Compress Extract files using tar command
It provides too many options but if you're looking for a quick compression of your files, you can simply enter -
tar -czvf filename.tar.gz /path/of/the/file-or-directory
- -c is for "creating" a new archive containing the specified items.
- -z is for compressing the archive with "gzip"
- -v stands for "verbose". If the folder contains too many items, probably skip this if you dont want to fill the screen with the list of messages.
- -f is for specifying the "filename" or location of archive, eg ~/filename.tar.gz.
Eg: I'm in a "mainfolder" and the list of files are as follows
The 2 immediate child files are "file1.txt" & "file2.txt" with a direcory having another subdirectory in it.
From terminal, the tar file creation would be as follows -
$ tar -czvf main.tar.gz mainfolder/
a mainfolder
a mainfolder/file2.txt
a mainfolder/file1.txt
a mainfolder/directory
a mainfolder/directory/subdir
a mainfolder/directory/subdir/childfile1.txt
The above creates the file "main.tar.gz" in my current directory.

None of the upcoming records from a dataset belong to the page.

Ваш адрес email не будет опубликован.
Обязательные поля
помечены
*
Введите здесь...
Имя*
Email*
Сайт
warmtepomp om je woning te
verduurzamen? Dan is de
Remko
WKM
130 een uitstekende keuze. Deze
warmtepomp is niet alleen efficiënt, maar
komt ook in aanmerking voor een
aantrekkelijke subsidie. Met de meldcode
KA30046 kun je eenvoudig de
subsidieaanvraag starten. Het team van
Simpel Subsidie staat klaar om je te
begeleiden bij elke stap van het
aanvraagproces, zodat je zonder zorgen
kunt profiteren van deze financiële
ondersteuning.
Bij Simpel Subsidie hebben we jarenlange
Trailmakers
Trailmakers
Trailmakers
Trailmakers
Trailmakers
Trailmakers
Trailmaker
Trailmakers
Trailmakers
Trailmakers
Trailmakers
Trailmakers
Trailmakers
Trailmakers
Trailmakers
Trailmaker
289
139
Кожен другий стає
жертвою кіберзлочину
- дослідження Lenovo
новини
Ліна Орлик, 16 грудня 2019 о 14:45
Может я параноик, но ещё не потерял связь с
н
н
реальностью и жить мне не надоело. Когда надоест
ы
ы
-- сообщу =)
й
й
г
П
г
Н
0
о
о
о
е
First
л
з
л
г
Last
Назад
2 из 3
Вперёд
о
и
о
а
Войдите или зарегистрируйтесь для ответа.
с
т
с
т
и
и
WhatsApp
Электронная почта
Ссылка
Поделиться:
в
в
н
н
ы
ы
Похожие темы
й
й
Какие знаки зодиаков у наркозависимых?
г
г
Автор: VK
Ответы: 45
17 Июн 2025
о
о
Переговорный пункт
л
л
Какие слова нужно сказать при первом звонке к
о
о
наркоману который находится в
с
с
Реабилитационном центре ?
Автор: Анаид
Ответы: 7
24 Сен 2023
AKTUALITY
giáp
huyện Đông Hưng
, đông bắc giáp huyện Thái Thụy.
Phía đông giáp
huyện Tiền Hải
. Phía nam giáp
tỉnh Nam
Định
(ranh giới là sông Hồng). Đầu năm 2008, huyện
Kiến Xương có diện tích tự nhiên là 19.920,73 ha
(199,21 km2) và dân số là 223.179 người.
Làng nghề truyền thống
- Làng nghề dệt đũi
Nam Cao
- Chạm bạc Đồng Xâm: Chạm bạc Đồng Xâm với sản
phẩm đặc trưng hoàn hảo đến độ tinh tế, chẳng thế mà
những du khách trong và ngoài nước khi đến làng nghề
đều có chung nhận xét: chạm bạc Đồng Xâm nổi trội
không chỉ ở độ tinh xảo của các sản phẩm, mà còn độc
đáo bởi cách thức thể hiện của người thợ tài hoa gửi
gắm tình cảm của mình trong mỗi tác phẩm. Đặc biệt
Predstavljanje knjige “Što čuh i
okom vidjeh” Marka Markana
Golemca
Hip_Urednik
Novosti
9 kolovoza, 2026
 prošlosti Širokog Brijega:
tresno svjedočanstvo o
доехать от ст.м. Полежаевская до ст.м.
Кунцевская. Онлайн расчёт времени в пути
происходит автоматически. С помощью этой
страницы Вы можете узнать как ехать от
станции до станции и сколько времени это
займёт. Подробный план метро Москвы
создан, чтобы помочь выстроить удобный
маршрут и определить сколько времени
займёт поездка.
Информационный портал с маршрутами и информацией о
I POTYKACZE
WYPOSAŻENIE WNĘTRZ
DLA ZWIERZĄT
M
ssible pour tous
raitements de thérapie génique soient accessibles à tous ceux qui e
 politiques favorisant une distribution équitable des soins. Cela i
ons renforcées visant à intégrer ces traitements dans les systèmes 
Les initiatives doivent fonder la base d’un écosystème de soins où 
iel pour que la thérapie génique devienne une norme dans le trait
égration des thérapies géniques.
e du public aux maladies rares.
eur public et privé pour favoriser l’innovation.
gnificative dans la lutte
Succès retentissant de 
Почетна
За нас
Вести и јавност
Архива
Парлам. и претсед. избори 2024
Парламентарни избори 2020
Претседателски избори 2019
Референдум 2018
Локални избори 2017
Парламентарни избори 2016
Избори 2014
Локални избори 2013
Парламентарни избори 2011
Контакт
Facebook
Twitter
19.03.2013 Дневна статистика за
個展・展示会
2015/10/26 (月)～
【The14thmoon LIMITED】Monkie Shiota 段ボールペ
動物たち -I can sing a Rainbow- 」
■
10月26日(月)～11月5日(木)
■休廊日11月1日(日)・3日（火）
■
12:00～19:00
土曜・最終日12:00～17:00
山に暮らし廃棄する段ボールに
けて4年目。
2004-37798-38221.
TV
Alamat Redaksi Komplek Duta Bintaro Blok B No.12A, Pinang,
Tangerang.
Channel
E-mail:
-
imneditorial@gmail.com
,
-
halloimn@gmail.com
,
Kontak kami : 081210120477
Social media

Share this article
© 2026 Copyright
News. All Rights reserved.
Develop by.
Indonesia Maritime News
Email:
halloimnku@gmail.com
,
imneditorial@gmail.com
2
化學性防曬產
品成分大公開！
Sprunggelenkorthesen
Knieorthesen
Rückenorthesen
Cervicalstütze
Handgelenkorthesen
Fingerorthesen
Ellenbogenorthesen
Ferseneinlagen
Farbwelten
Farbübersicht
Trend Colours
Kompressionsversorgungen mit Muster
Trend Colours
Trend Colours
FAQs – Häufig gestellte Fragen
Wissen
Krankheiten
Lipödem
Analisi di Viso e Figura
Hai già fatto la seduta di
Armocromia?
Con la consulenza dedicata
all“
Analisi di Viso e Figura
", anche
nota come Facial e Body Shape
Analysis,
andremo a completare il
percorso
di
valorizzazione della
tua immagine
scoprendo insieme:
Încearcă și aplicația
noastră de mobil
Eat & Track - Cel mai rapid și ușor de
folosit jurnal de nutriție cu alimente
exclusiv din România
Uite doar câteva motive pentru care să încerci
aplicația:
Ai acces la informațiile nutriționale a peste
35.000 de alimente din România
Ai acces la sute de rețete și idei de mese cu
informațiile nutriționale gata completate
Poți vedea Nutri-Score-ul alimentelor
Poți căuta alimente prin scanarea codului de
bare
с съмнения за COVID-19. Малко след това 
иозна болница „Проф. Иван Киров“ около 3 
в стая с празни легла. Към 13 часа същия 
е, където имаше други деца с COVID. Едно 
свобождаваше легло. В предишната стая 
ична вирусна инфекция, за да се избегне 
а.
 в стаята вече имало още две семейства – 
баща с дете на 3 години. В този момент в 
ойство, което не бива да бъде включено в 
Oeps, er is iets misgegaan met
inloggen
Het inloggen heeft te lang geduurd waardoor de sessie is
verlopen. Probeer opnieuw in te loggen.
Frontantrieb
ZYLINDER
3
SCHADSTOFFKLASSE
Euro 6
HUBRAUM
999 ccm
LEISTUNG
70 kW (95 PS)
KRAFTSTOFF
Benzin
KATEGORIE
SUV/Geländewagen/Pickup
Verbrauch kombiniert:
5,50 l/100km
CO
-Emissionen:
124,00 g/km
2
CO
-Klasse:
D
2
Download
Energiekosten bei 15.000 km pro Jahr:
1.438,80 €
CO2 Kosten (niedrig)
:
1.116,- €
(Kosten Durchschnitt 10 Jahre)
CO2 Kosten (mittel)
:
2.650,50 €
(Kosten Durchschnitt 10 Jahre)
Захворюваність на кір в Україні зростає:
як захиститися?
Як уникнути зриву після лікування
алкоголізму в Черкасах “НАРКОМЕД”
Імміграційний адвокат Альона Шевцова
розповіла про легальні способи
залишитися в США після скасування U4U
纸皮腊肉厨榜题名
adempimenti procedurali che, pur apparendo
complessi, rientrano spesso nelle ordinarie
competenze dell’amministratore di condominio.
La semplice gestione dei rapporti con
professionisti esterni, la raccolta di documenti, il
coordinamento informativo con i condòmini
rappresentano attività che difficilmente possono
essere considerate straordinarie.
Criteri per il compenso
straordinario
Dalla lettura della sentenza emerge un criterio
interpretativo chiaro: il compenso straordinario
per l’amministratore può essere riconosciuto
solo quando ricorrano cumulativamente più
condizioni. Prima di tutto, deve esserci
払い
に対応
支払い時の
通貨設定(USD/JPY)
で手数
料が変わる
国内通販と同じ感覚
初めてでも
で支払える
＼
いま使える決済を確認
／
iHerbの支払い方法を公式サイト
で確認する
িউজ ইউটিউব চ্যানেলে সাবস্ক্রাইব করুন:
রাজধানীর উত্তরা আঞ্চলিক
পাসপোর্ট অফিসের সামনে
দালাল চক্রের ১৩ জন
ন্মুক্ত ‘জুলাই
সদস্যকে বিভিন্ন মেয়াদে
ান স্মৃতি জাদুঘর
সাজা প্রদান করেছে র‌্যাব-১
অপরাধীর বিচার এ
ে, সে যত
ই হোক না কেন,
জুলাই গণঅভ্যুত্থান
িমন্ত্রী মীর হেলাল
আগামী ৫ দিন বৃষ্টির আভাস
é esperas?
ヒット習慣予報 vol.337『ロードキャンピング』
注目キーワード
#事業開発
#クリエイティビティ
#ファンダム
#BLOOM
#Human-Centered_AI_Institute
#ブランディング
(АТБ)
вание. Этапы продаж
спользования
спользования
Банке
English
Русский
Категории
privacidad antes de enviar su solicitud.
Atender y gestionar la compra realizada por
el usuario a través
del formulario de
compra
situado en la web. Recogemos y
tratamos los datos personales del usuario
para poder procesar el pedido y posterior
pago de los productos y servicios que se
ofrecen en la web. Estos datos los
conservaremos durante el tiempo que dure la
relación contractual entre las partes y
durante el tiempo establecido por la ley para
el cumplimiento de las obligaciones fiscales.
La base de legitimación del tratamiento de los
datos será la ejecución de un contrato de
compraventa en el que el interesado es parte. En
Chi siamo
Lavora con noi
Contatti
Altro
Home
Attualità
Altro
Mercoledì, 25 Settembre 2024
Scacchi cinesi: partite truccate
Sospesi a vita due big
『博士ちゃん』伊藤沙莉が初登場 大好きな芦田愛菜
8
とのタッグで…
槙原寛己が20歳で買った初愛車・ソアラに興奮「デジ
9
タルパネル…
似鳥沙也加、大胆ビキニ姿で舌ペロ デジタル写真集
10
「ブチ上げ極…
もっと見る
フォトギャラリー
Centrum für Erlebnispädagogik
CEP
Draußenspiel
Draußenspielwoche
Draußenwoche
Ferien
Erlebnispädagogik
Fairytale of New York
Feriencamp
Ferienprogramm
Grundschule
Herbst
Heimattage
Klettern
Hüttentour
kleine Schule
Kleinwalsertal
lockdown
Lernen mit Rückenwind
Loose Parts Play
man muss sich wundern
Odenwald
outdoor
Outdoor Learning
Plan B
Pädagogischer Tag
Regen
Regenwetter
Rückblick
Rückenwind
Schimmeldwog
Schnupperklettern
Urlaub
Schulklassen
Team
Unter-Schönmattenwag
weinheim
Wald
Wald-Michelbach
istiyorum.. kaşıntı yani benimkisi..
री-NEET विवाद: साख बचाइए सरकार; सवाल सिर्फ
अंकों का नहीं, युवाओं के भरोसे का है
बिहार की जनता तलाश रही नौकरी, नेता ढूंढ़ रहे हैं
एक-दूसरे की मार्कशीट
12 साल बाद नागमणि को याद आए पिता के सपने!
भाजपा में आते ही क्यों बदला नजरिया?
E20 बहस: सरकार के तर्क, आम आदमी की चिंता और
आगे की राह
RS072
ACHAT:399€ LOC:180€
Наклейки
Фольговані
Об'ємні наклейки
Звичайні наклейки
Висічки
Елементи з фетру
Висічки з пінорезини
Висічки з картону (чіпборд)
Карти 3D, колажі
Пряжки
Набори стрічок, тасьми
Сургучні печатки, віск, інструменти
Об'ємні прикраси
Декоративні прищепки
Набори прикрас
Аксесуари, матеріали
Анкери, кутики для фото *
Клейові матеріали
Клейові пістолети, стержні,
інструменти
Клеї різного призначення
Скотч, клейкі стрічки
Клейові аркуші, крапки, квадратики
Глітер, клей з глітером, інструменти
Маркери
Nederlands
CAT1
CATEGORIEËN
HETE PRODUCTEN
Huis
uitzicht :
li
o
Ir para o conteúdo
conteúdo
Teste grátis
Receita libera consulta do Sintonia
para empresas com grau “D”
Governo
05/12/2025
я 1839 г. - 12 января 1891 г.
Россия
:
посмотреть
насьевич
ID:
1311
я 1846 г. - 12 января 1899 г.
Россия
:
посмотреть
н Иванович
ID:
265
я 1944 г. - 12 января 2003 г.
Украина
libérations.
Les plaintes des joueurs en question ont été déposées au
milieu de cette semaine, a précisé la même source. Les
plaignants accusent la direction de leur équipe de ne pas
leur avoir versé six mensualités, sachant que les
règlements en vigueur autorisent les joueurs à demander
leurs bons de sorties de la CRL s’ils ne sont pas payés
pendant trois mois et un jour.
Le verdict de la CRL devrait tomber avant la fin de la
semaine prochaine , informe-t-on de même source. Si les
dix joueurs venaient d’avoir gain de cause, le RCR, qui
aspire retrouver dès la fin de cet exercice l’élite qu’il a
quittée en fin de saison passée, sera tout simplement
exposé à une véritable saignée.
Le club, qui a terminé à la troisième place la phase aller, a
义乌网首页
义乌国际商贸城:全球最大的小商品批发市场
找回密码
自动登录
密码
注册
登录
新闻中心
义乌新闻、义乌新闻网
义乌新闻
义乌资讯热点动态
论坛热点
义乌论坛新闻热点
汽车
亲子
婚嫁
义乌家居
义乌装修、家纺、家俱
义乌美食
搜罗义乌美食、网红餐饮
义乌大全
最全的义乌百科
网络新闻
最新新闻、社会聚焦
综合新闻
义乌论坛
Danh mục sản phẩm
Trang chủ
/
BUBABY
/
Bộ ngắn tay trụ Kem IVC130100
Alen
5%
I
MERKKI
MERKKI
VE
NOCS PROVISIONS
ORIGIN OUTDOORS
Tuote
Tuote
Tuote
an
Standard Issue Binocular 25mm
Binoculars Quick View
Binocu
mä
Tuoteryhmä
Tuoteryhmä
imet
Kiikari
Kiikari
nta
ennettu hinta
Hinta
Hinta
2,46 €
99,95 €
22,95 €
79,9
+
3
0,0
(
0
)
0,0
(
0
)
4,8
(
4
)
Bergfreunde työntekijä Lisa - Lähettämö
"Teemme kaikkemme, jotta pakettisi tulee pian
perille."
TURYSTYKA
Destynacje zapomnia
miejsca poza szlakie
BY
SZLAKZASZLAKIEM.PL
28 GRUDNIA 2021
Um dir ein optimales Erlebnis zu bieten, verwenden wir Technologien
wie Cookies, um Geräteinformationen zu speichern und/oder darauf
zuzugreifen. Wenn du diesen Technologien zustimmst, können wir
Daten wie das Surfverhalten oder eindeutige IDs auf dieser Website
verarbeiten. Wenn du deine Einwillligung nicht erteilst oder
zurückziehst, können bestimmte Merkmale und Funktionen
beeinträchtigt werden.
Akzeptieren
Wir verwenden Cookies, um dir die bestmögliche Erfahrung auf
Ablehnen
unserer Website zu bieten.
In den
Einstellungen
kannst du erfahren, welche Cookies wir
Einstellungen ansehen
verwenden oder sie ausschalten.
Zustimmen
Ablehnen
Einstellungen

Exclude specific directories or files from the tar file
To ignore few files from the creation of the archive, simply add the folder/file name to the --exclude
option.
$ tar --exclude=mainfolder/directory -czvf main.tar.gz mainfolder
a mainfolder
a mainfolder/file2.txt
a mainfolder/file1.txt
Note: The --exclude
has to be specified before the -f
option. Either way, you can also write -
$ tar czv --exclude mainfolder/directory -f main.tar.gz mainfolder
a mainfolder
a mainfolder/file2.txt
a mainfolder/file1.txt
--exclude
also supports the usage of regex in it. So you can also try using eg --exclude=*.DS_Store
or --exclude=*.mp4
files from the directory.
Extract an Archive
The most simple way to extract an archived tar file is to use -
tar -xzvf main.tar.gz
As mentioned above, ignore -v if the tar file is too large and you want a clean extraction of the archive on the terminal.